We use step function, which applies a Stepwise algorithm to find which is the best multivariate linear regression model, taking into account all variables of mtcars dataset.
fit_step = step(lm(data = mtcars, mpg ~ .),trace=0,steps=10000)
summary(fit_step)
##
## Call:
## lm(formula = mpg ~ wt + qsec + am, data = mtcars)
##
## Residuals:
## Min 1Q Median 3Q Max
## -3.4811 -1.5555 -0.7257 1.4110 4.6610
##
## Coefficients:
## Estimate Std. Error t value Pr(>|t|)
## (Intercept) 9.6178 6.9596 1.382 0.177915
## wt -3.9165 0.7112 -5.507 6.95e-06 ***
## qsec 1.2259 0.2887 4.247 0.000216 ***
## amManual 2.9358 1.4109 2.081 0.046716 *
## ---
## Signif. codes: 0 '***' 0.001 '**' 0.01 '*' 0.05 '.' 0.1 ' ' 1
##
## Residual standard error: 2.459 on 28 degrees of freedom
## Multiple R-squared: 0.8497, Adjusted R-squared: 0.8336
## F-statistic: 52.75 on 3 and 28 DF, p-value: 1.21e-11
The three selected variables are weight, 1/4 mile time and transmission, which are able to account up to 83.4% of the mpg variability.

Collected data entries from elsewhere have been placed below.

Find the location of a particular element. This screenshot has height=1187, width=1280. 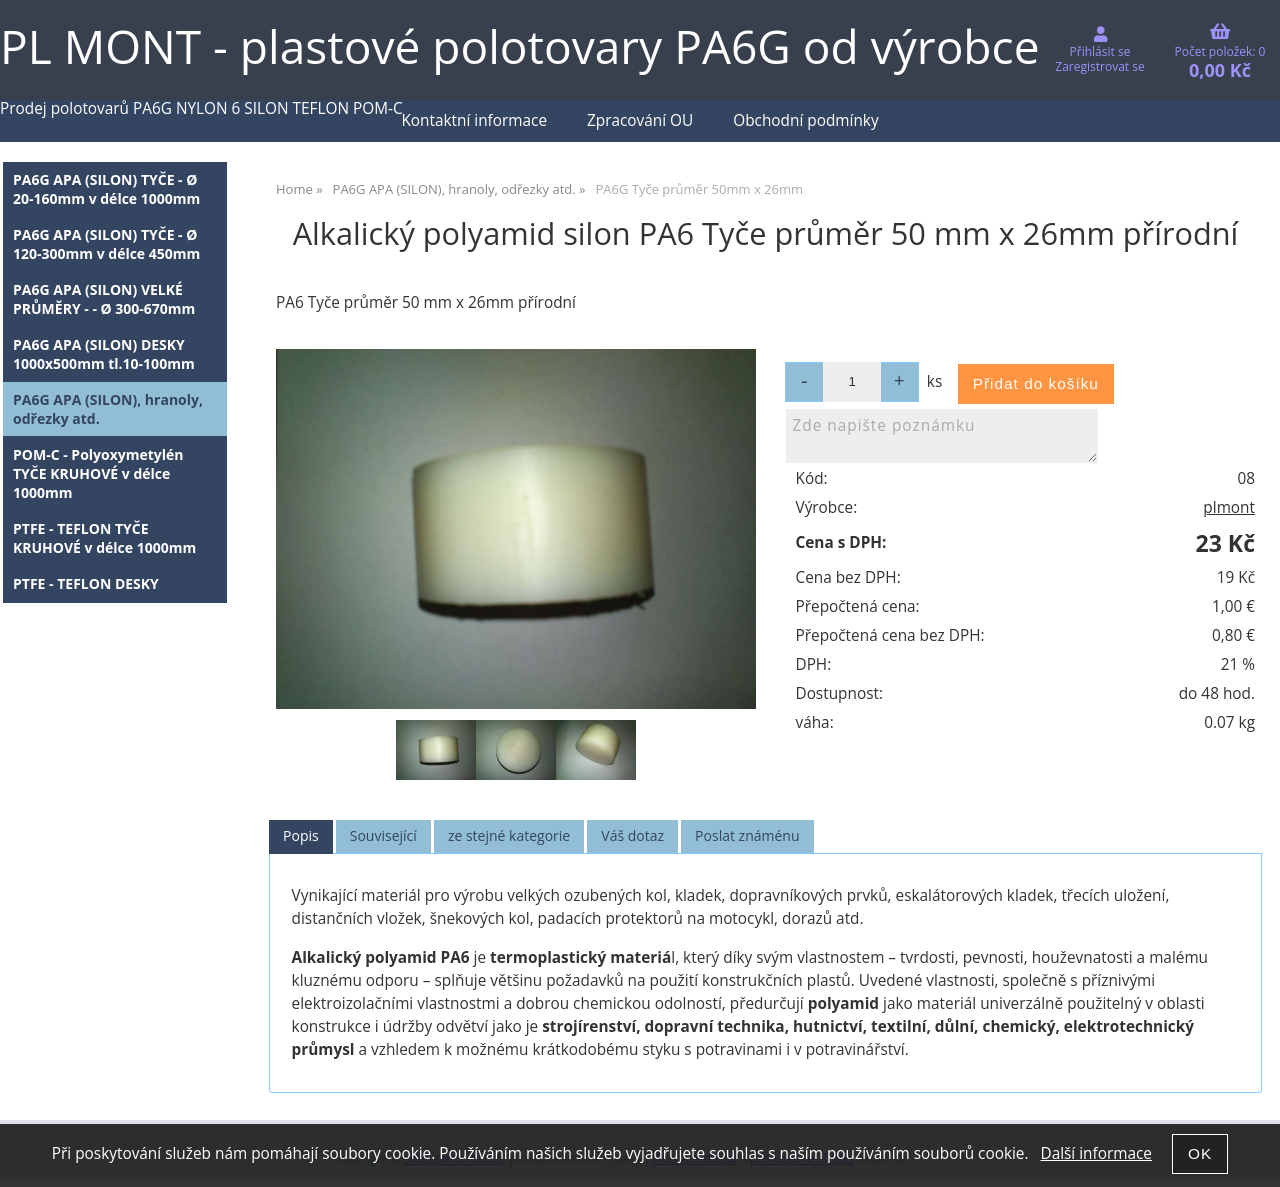 Váš dotaz is located at coordinates (632, 835). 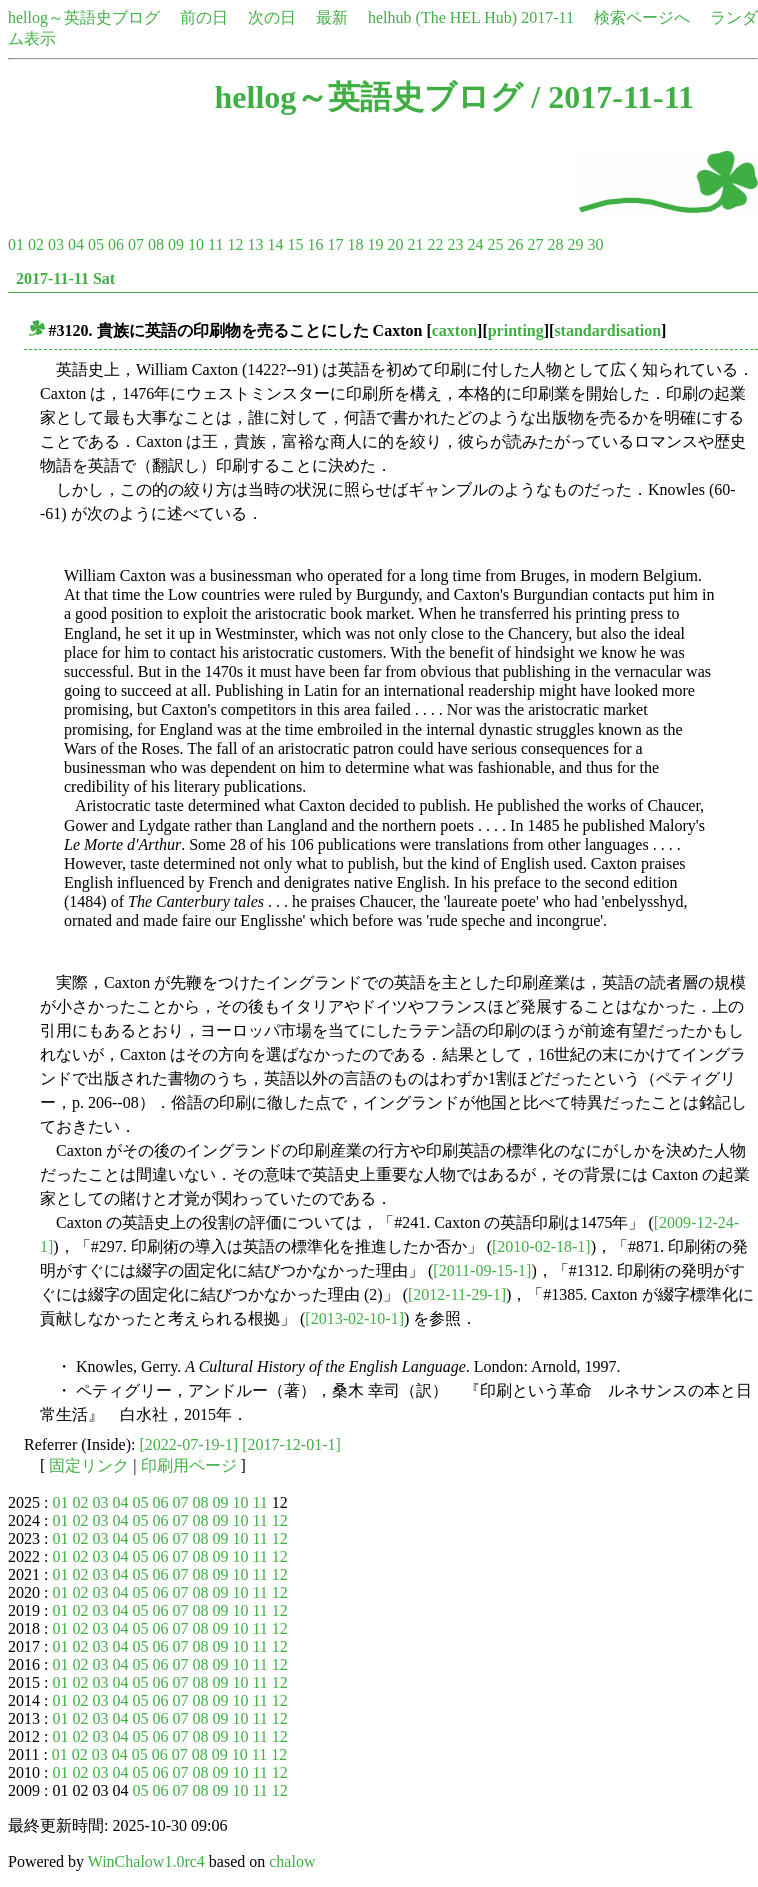  I want to click on 19, so click(375, 244).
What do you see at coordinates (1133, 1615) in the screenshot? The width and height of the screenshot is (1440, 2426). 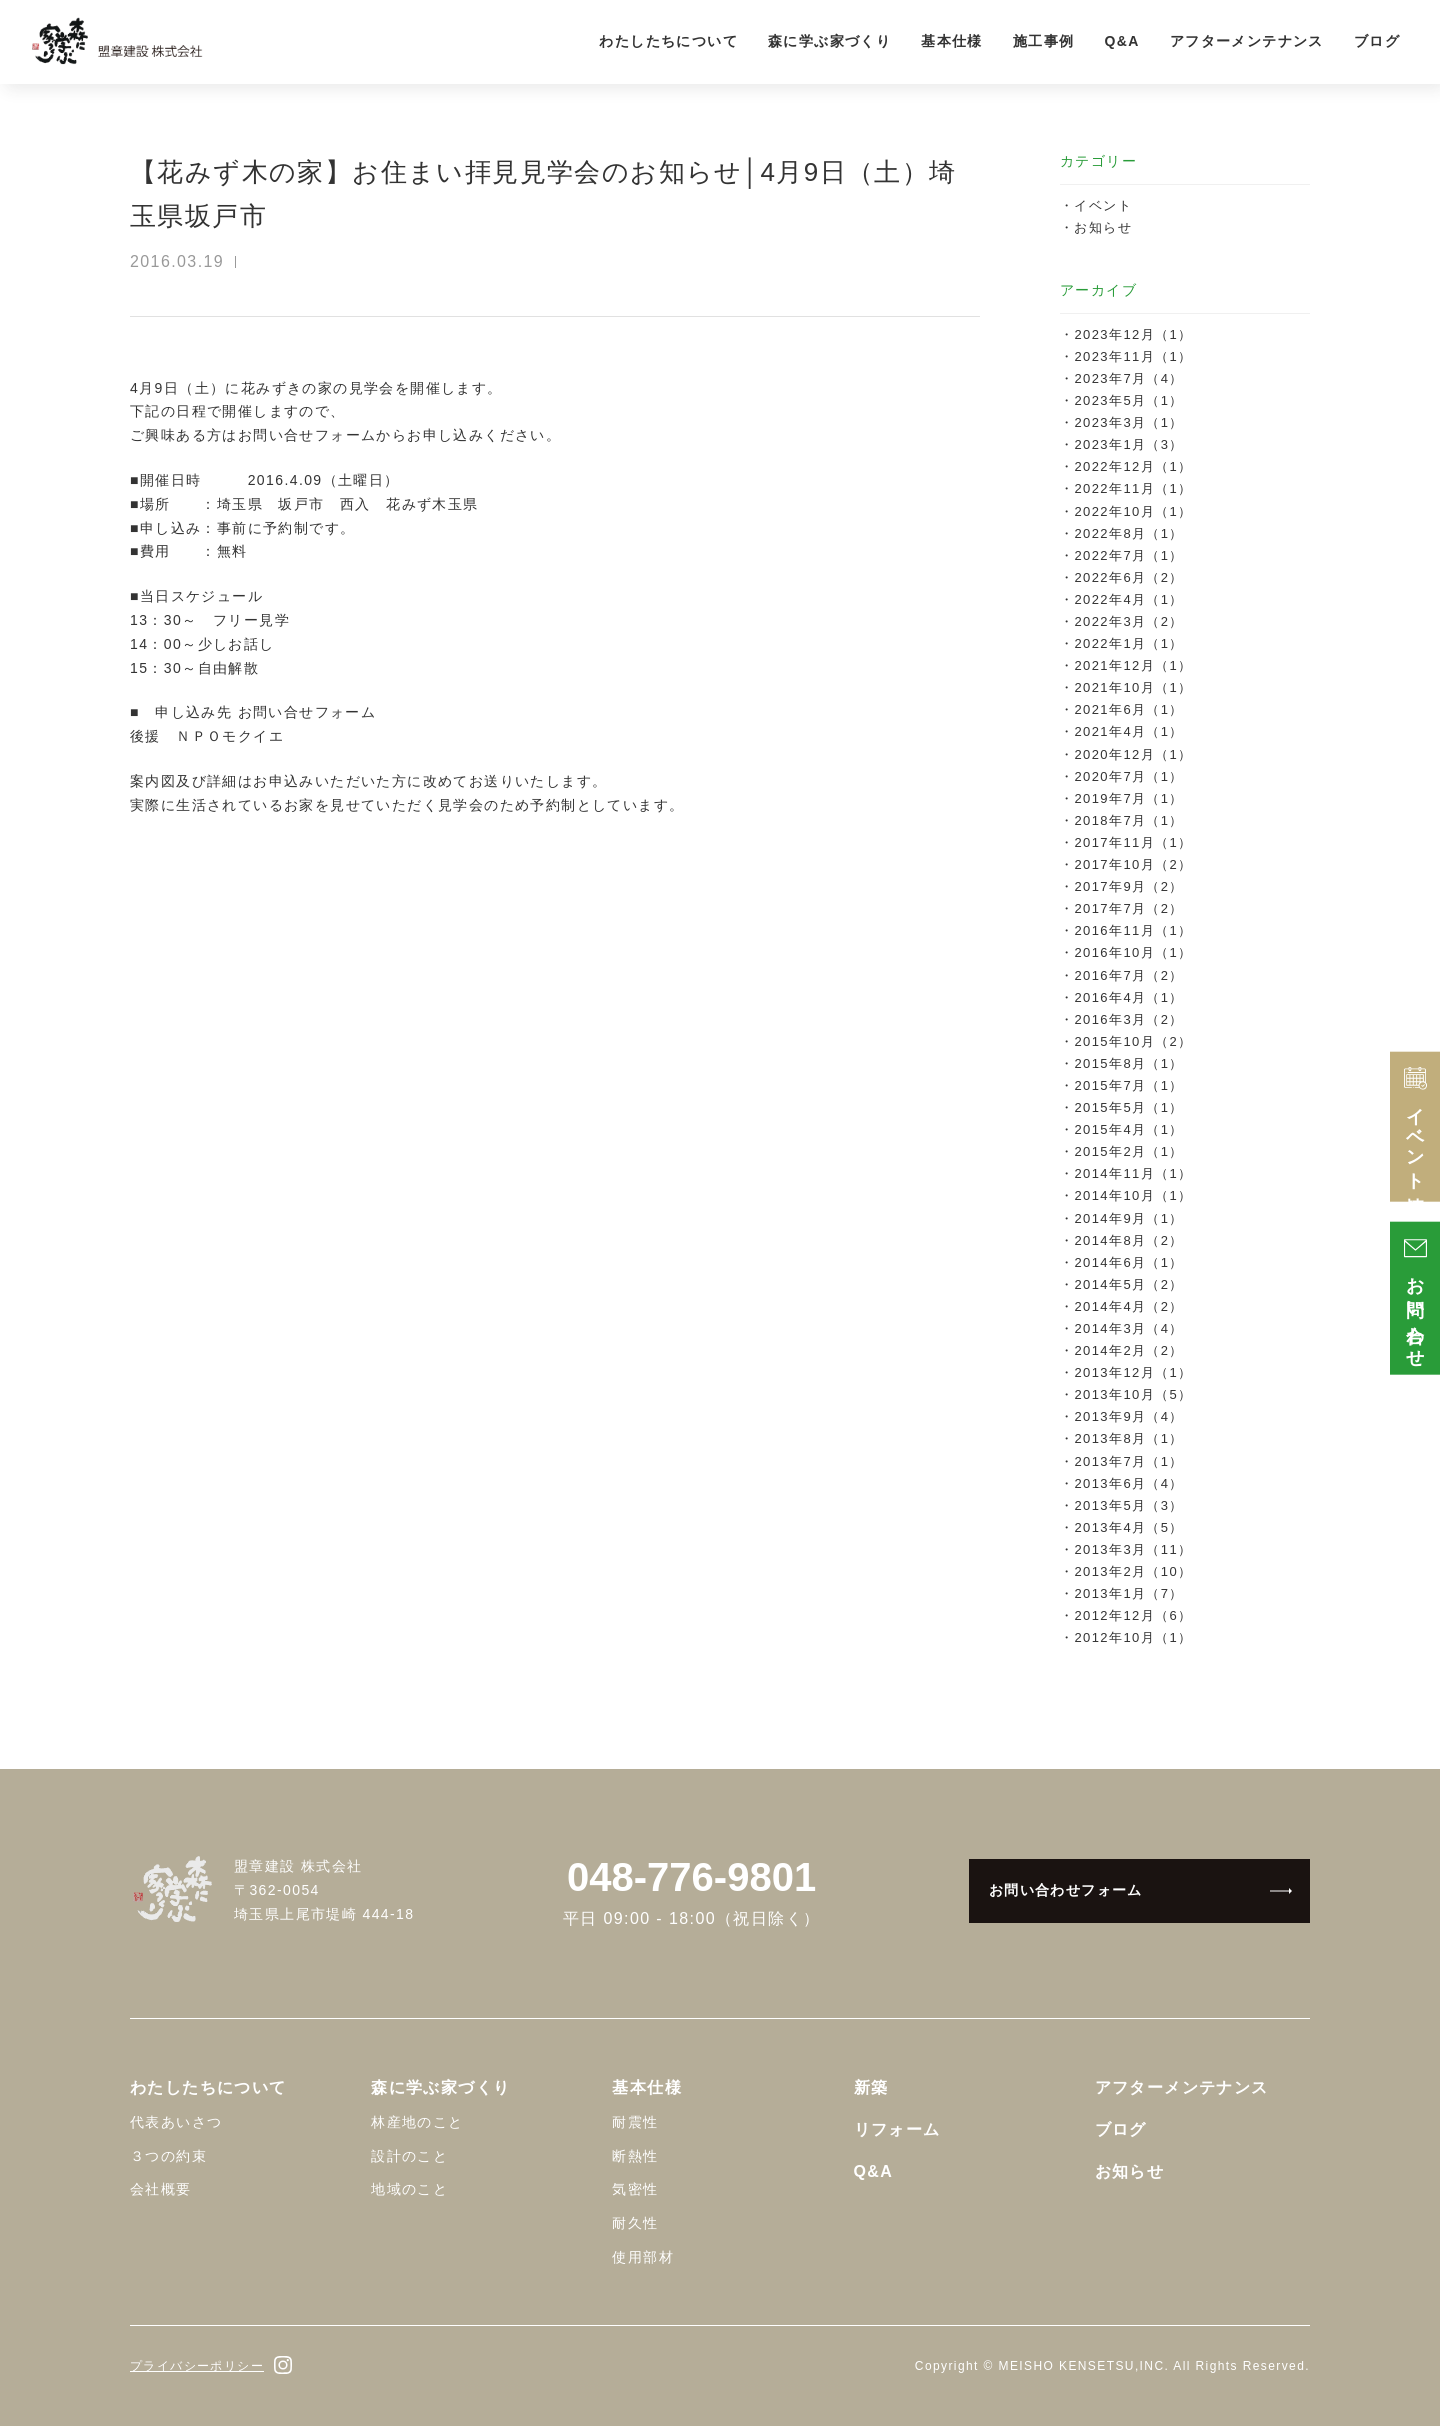 I see `2012年12月（6）` at bounding box center [1133, 1615].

We test now for the normality on the residuals from the last fitted model and everything looks ok.
par(mfrow = c(2,2))
plot(fit_step)
We can see how from the first model, the differente between Automatic and Manual coefficient was 7.245, and now it is 2.93, which means that wt and qsec variables, were confounding the real relationship between am and mpg. Also, the probability goes up from 0.000285 to 0.046716. Therefore, there is not that a significant relationship between am and mpg. It is hard to exactly quantify the difference between automatic and manual transmissions, as there might be other confounding variables.